SOURCE RECORDS section start
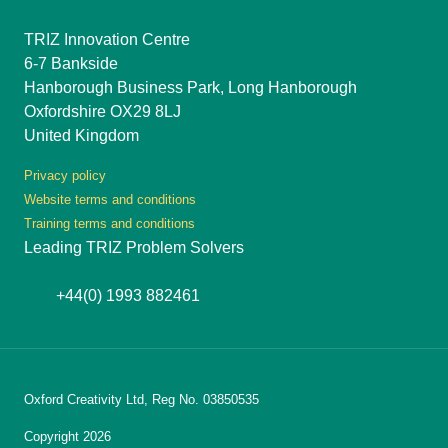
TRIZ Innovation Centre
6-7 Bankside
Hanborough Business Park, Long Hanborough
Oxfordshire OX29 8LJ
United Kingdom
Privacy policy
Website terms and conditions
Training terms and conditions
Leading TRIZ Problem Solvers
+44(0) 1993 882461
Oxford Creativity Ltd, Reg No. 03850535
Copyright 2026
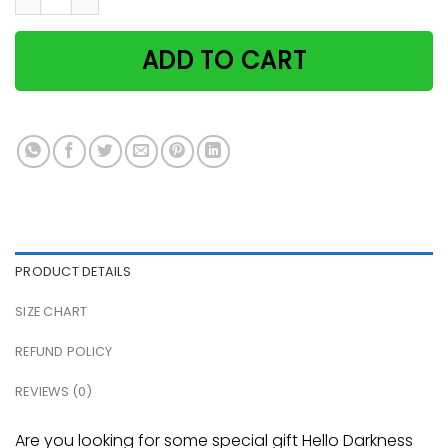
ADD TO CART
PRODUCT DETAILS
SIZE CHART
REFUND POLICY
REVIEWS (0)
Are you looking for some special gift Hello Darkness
SOURCE RECORDS section end
SOURCE RECORDS section start
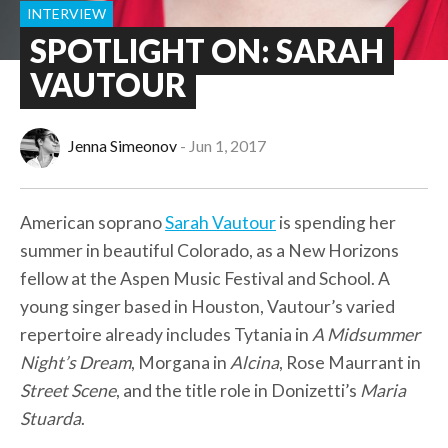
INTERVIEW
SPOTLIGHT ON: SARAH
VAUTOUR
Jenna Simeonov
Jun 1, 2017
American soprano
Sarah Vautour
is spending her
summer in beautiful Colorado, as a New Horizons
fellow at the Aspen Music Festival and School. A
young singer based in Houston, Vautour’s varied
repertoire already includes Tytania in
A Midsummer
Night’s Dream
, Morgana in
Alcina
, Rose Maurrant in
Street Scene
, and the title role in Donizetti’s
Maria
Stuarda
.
SOURCE RECORDS section end
EXERCISE OBJECTIVE —
Show every line in the entries above that contains the string "terms".

REPLY TO THE EXERCISE —
Website terms and conditions
Training terms and conditions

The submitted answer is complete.